Fortunately, the patient recovered from the symptoms without special treatment other than stopping the surgery, ventilating with 100% oxygen, and rapid fluid infusion. Thus, the authors could not perform additional tests to confirm air embolism. If the symptoms had been more serious, a central venous catheter would have been inserted immediately for aspiration, and an echocardiography or CT scan would have been performed.

According to our literature survey, only one case of air embolism was reported in endonasal surgery related to using a CO₂ laser [1]. The mechanism for air embolism related to the use of laser is known to be from the co-axial clearing/cooling gas flow used to cool the distal end of the laser equipment. In the case of Nd-YAG lasers, 200-400 ml/min of pressurized air is continually released at the surgical instrument tip, and the pressure produced at the tip has been measured over 500 mmHg [2]. The CO₂ laser equipment (Sharplan 30C, Lumenis™, Santa Clara, CA, USA) used in this case is also a structure where pressurized air is sent through the tube to cool the tip of the surgical equipment, but the flow and pressure have not been confirmed. The manufacturer has recommended that direct contact be avoided between the surgical equipment tip and tissues, and the clearing/cooling air flow should be properly controlled so that excessive pressure does not occur. In addition, when there is a high possibility of air embolism such as using laser inside a narrow body cavity, it is recommended that liquid be used as a coolant [3].

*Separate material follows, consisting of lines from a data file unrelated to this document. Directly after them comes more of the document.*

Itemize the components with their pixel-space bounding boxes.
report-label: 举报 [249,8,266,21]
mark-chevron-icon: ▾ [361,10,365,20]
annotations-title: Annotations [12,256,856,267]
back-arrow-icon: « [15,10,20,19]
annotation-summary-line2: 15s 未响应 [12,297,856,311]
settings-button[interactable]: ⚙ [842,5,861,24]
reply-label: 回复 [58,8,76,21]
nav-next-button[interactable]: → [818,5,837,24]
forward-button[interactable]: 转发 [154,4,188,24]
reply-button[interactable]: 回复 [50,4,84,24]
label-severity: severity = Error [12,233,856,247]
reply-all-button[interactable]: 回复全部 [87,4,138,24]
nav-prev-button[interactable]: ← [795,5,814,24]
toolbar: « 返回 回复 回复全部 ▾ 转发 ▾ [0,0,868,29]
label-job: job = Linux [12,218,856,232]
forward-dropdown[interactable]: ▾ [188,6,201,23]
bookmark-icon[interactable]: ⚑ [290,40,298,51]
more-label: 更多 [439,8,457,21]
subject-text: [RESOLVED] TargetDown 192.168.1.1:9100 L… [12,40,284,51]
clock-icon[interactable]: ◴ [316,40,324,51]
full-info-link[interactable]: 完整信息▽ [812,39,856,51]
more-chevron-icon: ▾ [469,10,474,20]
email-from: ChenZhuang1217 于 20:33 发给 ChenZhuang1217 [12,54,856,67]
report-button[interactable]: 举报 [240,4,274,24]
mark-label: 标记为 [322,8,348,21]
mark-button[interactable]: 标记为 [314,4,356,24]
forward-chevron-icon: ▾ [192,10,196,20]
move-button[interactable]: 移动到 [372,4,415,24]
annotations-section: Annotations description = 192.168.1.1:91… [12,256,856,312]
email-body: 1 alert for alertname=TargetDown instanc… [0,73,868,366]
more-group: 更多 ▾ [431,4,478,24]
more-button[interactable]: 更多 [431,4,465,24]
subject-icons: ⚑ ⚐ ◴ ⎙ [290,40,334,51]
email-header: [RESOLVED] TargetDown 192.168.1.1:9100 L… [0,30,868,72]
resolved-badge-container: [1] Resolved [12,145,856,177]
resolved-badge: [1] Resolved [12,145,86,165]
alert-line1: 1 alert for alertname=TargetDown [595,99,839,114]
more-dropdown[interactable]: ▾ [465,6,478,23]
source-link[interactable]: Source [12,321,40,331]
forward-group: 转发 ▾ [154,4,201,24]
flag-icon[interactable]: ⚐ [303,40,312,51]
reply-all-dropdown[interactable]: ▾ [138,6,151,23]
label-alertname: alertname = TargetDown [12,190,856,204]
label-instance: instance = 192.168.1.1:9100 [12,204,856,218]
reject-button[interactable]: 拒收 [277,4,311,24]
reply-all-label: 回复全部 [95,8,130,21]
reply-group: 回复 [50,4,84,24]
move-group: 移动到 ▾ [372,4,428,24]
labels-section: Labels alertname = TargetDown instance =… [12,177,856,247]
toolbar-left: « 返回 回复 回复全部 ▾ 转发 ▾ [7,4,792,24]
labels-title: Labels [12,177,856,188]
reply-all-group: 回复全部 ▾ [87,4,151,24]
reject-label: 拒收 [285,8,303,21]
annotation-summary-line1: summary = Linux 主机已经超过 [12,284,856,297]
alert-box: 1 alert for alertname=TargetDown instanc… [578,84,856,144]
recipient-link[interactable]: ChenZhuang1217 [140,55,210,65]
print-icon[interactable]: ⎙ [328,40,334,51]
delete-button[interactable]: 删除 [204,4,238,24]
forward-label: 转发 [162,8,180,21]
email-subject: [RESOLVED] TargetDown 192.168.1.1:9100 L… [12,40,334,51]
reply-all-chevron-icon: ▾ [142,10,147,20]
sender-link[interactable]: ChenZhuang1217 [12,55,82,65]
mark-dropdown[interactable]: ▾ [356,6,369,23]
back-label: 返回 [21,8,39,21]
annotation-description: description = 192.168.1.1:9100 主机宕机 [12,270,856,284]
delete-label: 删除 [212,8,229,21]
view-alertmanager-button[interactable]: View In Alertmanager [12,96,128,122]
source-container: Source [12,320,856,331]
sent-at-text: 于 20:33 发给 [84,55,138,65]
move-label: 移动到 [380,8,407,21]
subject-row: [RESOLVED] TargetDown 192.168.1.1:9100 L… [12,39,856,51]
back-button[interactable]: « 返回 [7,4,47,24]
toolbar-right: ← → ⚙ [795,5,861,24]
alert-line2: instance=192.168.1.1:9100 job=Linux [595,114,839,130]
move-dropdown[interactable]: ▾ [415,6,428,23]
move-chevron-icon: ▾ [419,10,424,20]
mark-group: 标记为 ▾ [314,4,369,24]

In this case, the sudden decrease of ETCO₂ and SpO₂ continued for approximately 15 minutes without accompanying hemodynamic changes, ECG changes, or millwheel murmur on auscultation may imply that the inflow of air was relatively slow and the amount was not large [4,5].

In conclusion, endonasal laser surgery is relatively short and simple but air embolism can occur. To prevent air embolism in this surgery, the surgeon should avoid the direct contact of the surgical equipment tip to tissues, and the clearing/cooling gas flow should be lowered as much as possible. The anesthesiologist should keep in mind the possibility of air embolism and endeavor in its prevention and detection.